▸ Data excerpts
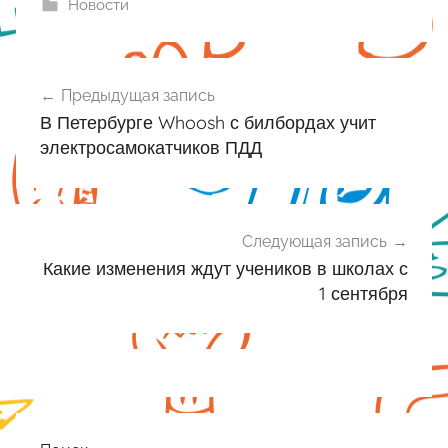
Новости
Навигация
Предыдущая запись
по
В Петербурге Whoosh с билбордах учит
записям
электросамокатчиков ПДД
Следующая запись
Какие изменения ждут учеников в школах с
1 сентября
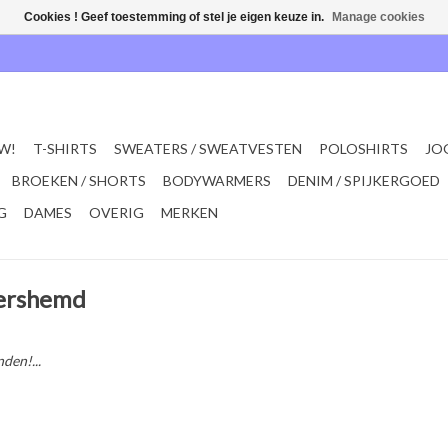
Cookies ! Geef toestemming of stel je eigen keuze in.
Manage cookies
W!
T-SHIRTS
SWEATERS / SWEATVESTEN
POLOSHIRTS
JO
BROEKEN / SHORTS
BODYWARMERS
DENIM / SPIJKERGOED
G
DAMES
OVERIG
MERKEN
kershemd
den!...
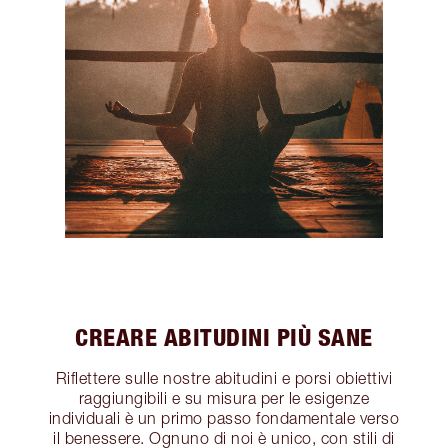
CREARE ABITUDINI PIÙ SANE
Riflettere sulle nostre abitudini e porsi obiettivi
raggiungibili e su misura per le esigenze
individuali è un primo passo fondamentale verso
il benessere. Ognuno di noi è unico, con stili di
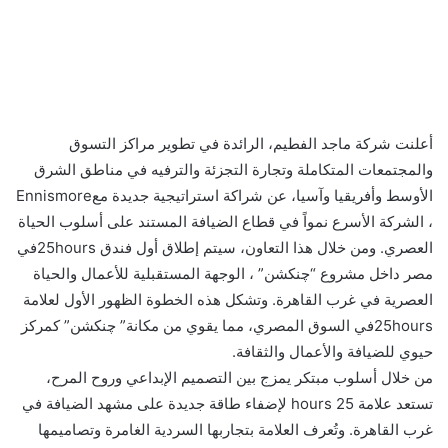
أعلنت شركة ماجد الفطيم، الرائدة في تطوير مراكز التسوق
والمجتمعات المتكاملة وتجارة التجزئة والترفيه في مناطق الشرق
الأوسط وأفريقيا وآسيا، عن شراكة استراتيجية جديدة معEnnismore
، الشركة الأسرع نمواً في قطاع الضيافة المستند على أسلوب الحياة
العصري. ومن خلال هذا التعاون، سيتم إطلاق أول فندق 25hoursفي
مصر داخل مشروع “چنكشن” ، الوجهة المستقبلية للأعمال والحياة
العصرية في غرب القاهرة. وتشكل هذه الخطوة الظهور الأول لعلامة
25hoursفي السوق المصري، مما يقوي من مكانة” چنكشن” كمركز
حيوي للضيافة والأعمال والثقافة.
من خلال أسلوب مبتكر يمزج بين التصميم الإبداعي وروح المرح،
تستعد علامة 25 hours لإضفاء طاقة جديدة على مشهد الضيافة في
غرب القاهرة. وتُعرف العلامة بتجاربها السردية الغامرة وتصاميمها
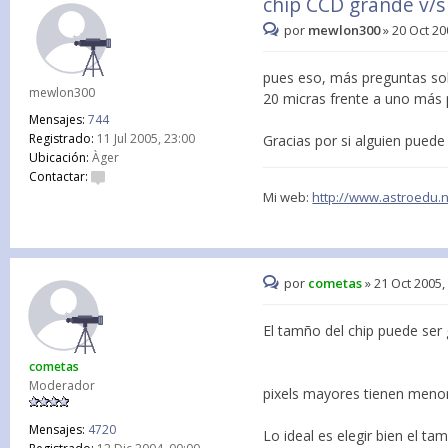
chip CCD grande v/
por
mewlon300
»
20 Oct 20
pues eso, más preguntas sob
mewlon300
20 micras frente a uno más
Mensajes:
744
Registrado:
11 Jul 2005, 23:00
Gracias por si alguien pued
Ubicación:
Àger
Contactar:
Mi web:
http://www.astroedu.
por
cometas
»
21 Oct 2005,
El tamño del chip puede ser
cometas
Moderador
pixels mayores tienen menor
Mensajes:
4720
Lo ideal es elegir bien el ta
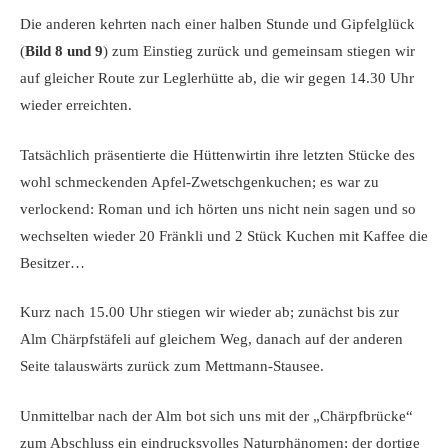
Die anderen kehrten nach einer halben Stunde und Gipfelglück
(
Bild 8 und 9
) zum Einstieg zurück und gemeinsam stiegen wir
auf gleicher Route zur Leglerhütte ab, die wir gegen 14.30 Uhr
wieder erreichten.
Tatsächlich präsentierte die Hüttenwirtin ihre letzten Stücke des
wohl schmeckenden Apfel-Zwetschgenkuchen; es war zu
verlockend: Roman und ich hörten uns nicht nein sagen und so
wechselten wieder 20 Fränkli und 2 Stück Kuchen mit Kaffee die
Besitzer…
Kurz nach 15.00 Uhr stiegen wir wieder ab; zunächst bis zur
Alm Chärpfstäfeli auf gleichem Weg, danach auf der anderen
Seite talauswärts zurück zum Mettmann-Stausee.
Unmittelbar nach der Alm bot sich uns mit der „Chärpfbrücke“
zum Abschluss ein eindrucksvolles Naturphänomen; der dortige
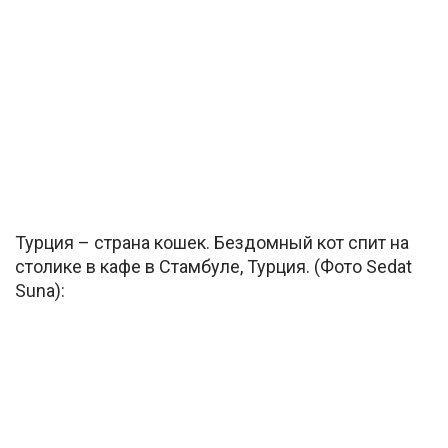
Турция – страна кошек. Бездомный кот спит на
столике в кафе в Стамбуле, Турция. (Фото Sedat
Suna):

▸ REQUIREMENT
A faithful, complete copy of the records above is required, one that contains no pictures.

▸ WRITTEN ANSWER
Новости
Навигация
Предыдущая запись
по
В Петербурге Whoosh с билбордах учит
записям
электросамокатчиков ПДД
Следующая запись
Какие изменения ждут учеников в школах с
1 сентября
Cookies ! Geef toestemming of stel je eigen keuze in.
Manage cookies
W!
T-SHIRTS
SWEATERS / SWEATVESTEN
POLOSHIRTS
JO
BROEKEN / SHORTS
BODYWARMERS
DENIM / SPIJKERGOED
G
DAMES
OVERIG
MERKEN
kershemd
den!...
CREARE ABITUDINI PIÙ SANE
Riflettere sulle nostre abitudini e porsi obiettivi
raggiungibili e su misura per le esigenze
individuali è un primo passo fondamentale verso
il benessere. Ognuno di noi è unico, con stili di
أعلنت شركة ماجد الفطيم، الرائدة في تطوير مراكز التسوق
والمجتمعات المتكاملة وتجارة التجزئة والترفيه في مناطق الشرق
الأوسط وأفريقيا وآسيا، عن شراكة استراتيجية جديدة معEnnismore
، الشركة الأسرع نمواً في قطاع الضيافة المستند على أسلوب الحياة
العصري. ومن خلال هذا التعاون، سيتم إطلاق أول فندق 25hoursفي
مصر داخل مشروع “چنكشن” ، الوجهة المستقبلية للأعمال والحياة
العصرية في غرب القاهرة. وتشكل هذه الخطوة الظهور الأول لعلامة
25hoursفي السوق المصري، مما يقوي من مكانة” چنكشن” كمركز
حيوي للضيافة والأعمال والثقافة.
من خلال أسلوب مبتكر يمزج بين التصميم الإبداعي وروح المرح،
تستعد علامة 25 hours لإضفاء طاقة جديدة على مشهد الضيافة في
غرب القاهرة. وتُعرف العلامة بتجاربها السردية الغامرة وتصاميمها
chip CCD grande v/
por
mewlon300
»
20 Oct 20
pues eso, más preguntas sob
mewlon300
20 micras frente a uno más
Mensajes:
744
Registrado:
11 Jul 2005, 23:00
Gracias por si alguien pued
Ubicación:
Àger
Contactar:
Mi web:
http://www.astroedu.
por
cometas
»
21 Oct 2005,
El tamño del chip puede ser
cometas
Moderador
pixels mayores tienen menor
Mensajes:
4720
Lo ideal es elegir bien el ta
Die anderen kehrten nach einer halben Stunde und Gipfelglück
(
Bild 8 und 9
) zum Einstieg zurück und gemeinsam stiegen wir
auf gleicher Route zur Leglerhütte ab, die wir gegen 14.30 Uhr
wieder erreichten.
Tatsächlich präsentierte die Hüttenwirtin ihre letzten Stücke des
wohl schmeckenden Apfel-Zwetschgenkuchen; es war zu
verlockend: Roman und ich hörten uns nicht nein sagen und so
wechselten wieder 20 Fränkli und 2 Stück Kuchen mit Kaffee die
Besitzer…
Kurz nach 15.00 Uhr stiegen wir wieder ab; zunächst bis zur
Alm Chärpfstäfeli auf gleichem Weg, danach auf der anderen
Seite talauswärts zurück zum Mettmann-Stausee.
Unmittelbar nach der Alm bot sich uns mit der „Chärpfbrücke“
zum Abschluss ein eindrucksvolles Naturphänomen; der dortige
Турция – страна кошек. Бездомный кот спит на
столике в кафе в Стамбуле, Турция. (Фото Sedat
Suna):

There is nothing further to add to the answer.